Microsoft also uses the internet as a marketing channel. Through the internet, the firm sells products to individual users and provides services for those who already use Microsoft software (Distribution, Sales & Marketing). Products and services are also distributed to companies and organizations, but the platform used to distribute to companies is separate from the one used to distribute to individual users (Distribution, Sales & Marketing). An additional advantage of using the internet is that it allows Microsoft to build their brand by maintaining a strong presence on social networking sites such as Facebook and Twitter (Apple vs. Microsoft on Facebook: Does Apple win?).
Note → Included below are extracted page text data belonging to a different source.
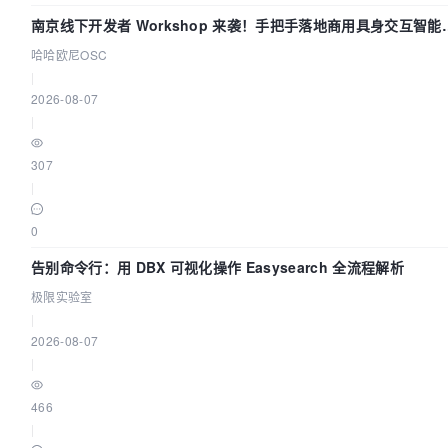
南京线下开发者 Workshop 来袭！手把手落地商用具身交互智能
Agent 应用
哈哈欧尼OSC
|
2026-08-07
|
307
|
0
告别命令行：用 DBX 可视化操作 Easysearch 全流程解析
极限实验室
|
2026-08-07
|
466
|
All three marketing channels used by Microsoft are integrated. Some of the OEMs that Microsoft uses double up as distributors as they help the firm to sell products directly to end-users (Distribution, Sales & Marketing). Additionally, some of these firms are involved in the installation and setting up of computer networks and they sometimes use this capacity to distribute Microsoft software to the firms and organizations that they are servicing. Both the OEMs and the distributors sometimes market Microsoft products on the internet. This is done by either directing clients to the official Microsoft websites or selling the products to the end-users themselves (Distribution, Sales & Marketing).

The promotion techniques applied vary in each marketing channel. This is because in each channel, the firm is dealing with a different type of clientele. In the OEMs, there is very little need for rigorous promotion. This is because most of the promotion is carried out by the OEMs as they try to sell their devices. When dealing with the distributors and resellers, the firm has to be aggressive in the promotion of its products because in this it is competing with rival software manufacturers. On the internet, the firm is again competing with rival software manufacturers. However, the clientele that the firm is dealing with on the internet is relatively younger than in the other channels. This means that there is a need for the promotions and marketing campaign to be trendy and alluring.


Works Cited

“Apple vs. Microsoft on Facebook: Does Apple win?” Socialbakers. n.p., 2010. Web. 6 Sept. 2013.

“distribution channel.” Cambridge Dictionaries Online, 2013. Web. 6 Sept. 2013.

“Distribution, Sales & Marketing.” Microsoft. Microsoft Corporation, 2011. Web. 6 Sept. 2013.

Moore, Karl and Niketh Pareek. Marketing: The Basics. London: Routledge, 2006. Print.